Swedish Prime Minister Stefan Lofven defended his country's strategy in fighting the spread of COVID-19, pushing back on the notion Sweden has taken a "business as usual" attitude toward the pandemic.
Speaking to foreign correspondents Friday in the capital, Stockholm, Lofven insisted life is not carrying on as normal in Sweden, as he said its international reputation would suggest.
Other European nations have expressed concern about Sweden's relatively "soft approach" to fighting the coronavirus. While they did ban large gatherings, restaurants and schools for younger children have stayed open. The government has urged social distancing, and Swedes have largely complied.

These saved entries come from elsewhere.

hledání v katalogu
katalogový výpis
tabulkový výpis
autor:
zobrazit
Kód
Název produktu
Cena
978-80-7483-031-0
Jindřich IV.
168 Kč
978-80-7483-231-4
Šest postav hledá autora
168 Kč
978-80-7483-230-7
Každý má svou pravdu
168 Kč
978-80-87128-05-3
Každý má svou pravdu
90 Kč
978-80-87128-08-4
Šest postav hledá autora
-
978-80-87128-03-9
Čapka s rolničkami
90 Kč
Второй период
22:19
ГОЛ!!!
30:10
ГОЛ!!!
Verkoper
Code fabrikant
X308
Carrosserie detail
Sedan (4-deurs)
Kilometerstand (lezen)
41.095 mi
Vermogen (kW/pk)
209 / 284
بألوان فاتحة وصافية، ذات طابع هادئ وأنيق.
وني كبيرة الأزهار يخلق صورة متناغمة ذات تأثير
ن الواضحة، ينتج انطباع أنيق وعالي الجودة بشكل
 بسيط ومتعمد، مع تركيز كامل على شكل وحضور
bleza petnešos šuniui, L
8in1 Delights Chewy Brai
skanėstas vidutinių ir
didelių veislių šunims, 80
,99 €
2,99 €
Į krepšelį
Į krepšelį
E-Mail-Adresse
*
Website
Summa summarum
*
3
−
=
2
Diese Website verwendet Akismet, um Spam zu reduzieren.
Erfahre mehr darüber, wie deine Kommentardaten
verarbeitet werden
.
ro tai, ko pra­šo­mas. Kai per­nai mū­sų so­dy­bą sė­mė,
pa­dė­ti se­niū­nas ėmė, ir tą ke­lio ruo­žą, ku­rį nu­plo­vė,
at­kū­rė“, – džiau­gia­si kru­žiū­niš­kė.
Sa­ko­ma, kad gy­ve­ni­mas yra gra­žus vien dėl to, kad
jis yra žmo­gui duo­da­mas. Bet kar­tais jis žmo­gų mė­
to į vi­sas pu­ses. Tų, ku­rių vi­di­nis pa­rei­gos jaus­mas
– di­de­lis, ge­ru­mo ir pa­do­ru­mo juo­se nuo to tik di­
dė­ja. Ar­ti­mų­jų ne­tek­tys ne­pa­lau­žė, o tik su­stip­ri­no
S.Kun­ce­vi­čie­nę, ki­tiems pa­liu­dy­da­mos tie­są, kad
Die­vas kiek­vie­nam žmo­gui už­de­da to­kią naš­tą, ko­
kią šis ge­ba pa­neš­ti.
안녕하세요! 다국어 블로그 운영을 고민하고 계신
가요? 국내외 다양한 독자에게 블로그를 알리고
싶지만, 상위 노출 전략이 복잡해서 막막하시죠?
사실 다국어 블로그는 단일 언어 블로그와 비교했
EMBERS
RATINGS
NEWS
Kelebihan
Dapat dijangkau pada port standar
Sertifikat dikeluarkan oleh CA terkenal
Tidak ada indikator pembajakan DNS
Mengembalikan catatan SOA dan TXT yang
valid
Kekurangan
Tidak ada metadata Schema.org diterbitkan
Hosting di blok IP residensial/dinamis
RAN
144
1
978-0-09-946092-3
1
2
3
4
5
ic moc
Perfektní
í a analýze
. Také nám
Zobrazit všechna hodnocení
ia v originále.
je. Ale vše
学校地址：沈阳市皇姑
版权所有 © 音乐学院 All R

Lofven said many people have been staying home, which he says has had a positive effect. He did acknowledge Sweden's 3,500 deaths, which was far higher, per capita, than its Scandanavian neighbors Finland, Norway and Denmark, all which took a stricter approach.
Lovgren said most of Sweden's casualties were among the elderly, which, he says had little to do with people "walking around" the streets.
He said Sweden, like several other countries, did not manage to protect the most vulnerable people, including the elderly, despite best intentions.
Swedish media in recent weeks have reported cases where retirement homes have seen a large death toll, with staff continuing to work despite a lack of protective gear or despite exhibiting symptoms and potentially infecting residents.
Some retirement homes also have seen a shortage of staff because employees either have refused to work or have been encouraged to stay home even with mild symptoms.